- **Exercise brief**:
Gather each line of the entries below that includes "Ubiquiti".

(Page-level text extractions)
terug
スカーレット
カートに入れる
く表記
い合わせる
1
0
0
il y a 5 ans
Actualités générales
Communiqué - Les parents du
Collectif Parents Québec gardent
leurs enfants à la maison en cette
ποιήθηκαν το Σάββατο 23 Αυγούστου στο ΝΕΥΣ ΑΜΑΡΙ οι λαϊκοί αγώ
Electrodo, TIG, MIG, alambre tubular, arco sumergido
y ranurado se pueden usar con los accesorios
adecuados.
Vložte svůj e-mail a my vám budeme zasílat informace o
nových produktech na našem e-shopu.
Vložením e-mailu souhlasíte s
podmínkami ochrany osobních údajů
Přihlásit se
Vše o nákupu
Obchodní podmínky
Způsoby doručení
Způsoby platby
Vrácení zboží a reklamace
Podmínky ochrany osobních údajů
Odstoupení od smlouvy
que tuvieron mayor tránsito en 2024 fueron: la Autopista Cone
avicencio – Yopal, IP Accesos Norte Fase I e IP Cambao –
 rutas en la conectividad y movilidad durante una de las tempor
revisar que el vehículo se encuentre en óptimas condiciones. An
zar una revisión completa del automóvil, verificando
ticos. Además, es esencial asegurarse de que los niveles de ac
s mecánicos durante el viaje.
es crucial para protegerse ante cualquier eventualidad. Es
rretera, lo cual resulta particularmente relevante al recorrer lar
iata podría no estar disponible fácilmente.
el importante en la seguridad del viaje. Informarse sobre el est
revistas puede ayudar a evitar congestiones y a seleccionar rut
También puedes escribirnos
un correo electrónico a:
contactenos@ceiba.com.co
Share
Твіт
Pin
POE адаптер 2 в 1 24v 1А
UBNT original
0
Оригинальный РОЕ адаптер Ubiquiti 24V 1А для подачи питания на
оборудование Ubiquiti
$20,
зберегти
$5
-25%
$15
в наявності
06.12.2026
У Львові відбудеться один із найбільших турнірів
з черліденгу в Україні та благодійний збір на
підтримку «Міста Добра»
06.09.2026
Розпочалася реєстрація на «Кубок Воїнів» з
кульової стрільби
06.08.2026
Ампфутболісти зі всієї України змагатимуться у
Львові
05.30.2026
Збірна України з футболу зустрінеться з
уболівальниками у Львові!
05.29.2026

- **Answer to this problem**:
Оригинальный РОЕ адаптер Ubiquiti 24V 1А для подачи питания на
оборудование Ubiquiti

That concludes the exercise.